1. The chord profiles of the subcorpora overlayed in one plot. Here, rather than summarising enharmonic equivalents, the tonal pitch classes are retained and the distributions are shown for the different subcorpora. This is supposed to show differences in the use of the different non-chord tones between them. The pitches are ordered by their occurrence on the piano, starting from the chord's bass note.
1. The second plot enables comparison of the chord tone distributions of the subcorpora.
1. The second plot shows the durational fraction of all non-chord tones for the respective chord type.
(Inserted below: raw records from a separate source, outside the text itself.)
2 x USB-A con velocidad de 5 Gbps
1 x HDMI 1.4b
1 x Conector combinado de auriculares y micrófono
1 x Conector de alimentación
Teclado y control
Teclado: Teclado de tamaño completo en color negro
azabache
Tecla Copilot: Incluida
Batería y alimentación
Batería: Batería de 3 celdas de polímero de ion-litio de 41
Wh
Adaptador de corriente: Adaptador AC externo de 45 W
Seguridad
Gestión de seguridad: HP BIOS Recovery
**Hint**: In oder to easily compare the values, switch the hovermode of the interactive plots from `Show closest data on hover` to `Compare data on hover`.

### Rank 1

In [14]:
plot_non_chord_tones('I')

In [15]:
plot_non_chord_tones('i', minor=True)

### Rank 2: `V`

In [16]:
plot_non_chord_tones('V')

In [17]:
plot_non_chord_tones('V', minor=True)

### Rank 3: `I6`/`i6`

In [18]:
plot_non_chord_tones('I6')

In [19]:
plot_non_chord_tones('i6', minor=True)

### Rank 4: `V7`

In [20]:
plot_non_chord_tones('V7')

In [21]:
plot_non_chord_tones('V7', minor=True)

### Rank 5: `IV`/`iv`

In [22]:
plot_non_chord_tones('IV')

In [23]:
plot_non_chord_tones('iv', minor=True)

### Rank 7: `vi`/`VI`

In [24]:
plot_non_chord_tones('vi')

In [25]:
plot_non_chord_tones('VI', minor=True)

### Rank 9: `V(64)`

In [26]:
plot_non_chord_tones('V(64)')

In [27]:
plot_non_chord_tones('V(64)', minor=True)

# Summary
There are a couple of observations that can be made from the previous plots. Using the tone profiles in the form of distributions of durational fractions of tonal (rather than chromatic) pitch classes, the previous observation holds that diatonic neighbour notes play a bigger role than chromatically altered ones. In every tone profile plot, individual spikes indicate individual corpora's preference for certain tones in the usage of a particular chord, for chord-tones as well as for non-chord tones. For the time being, the question has to remain an open whether these spikes indicate particular ways of using chords or whether the differences are coincidental data artifacts. The same is true for the proportions of chord tones, although there seems to be the general trend that the Schütz and Corelli subcorpora, bass notes seem to have the largest durational proportion. This could point to the fact that they are the only two corpora which can be labelled as "thorough bass music" in the sense that they are based on a basso continuo voice. Among those corpora that frequently show the highest proportion of non-chord tones, often over 20%, are Chopin's *Mazurkas*, Liszt's *Années de Pélérinage*, Dvořák's *Silhouettes* and Medtner's *Tales*. However, the comparisons of non-chord tone fractions between the subcorpora show a high variance for the different chords. In a next step, the statistics should be repeated in a more robust form, e.g. by using boostrapping for computing confidence intervals. Such an approach could afford more rigid claims as to 
* which subcorpora show higher preferences for using non-chord tones,
* which subcorpora feature which types of non-chord tones (diatonic vs. chromatic, preference for certain intervals),
* whether certain chord-tone distributions are characteristic for a given subcorpus,
* whether different musical eras show a preference for chordal bass or chordal root.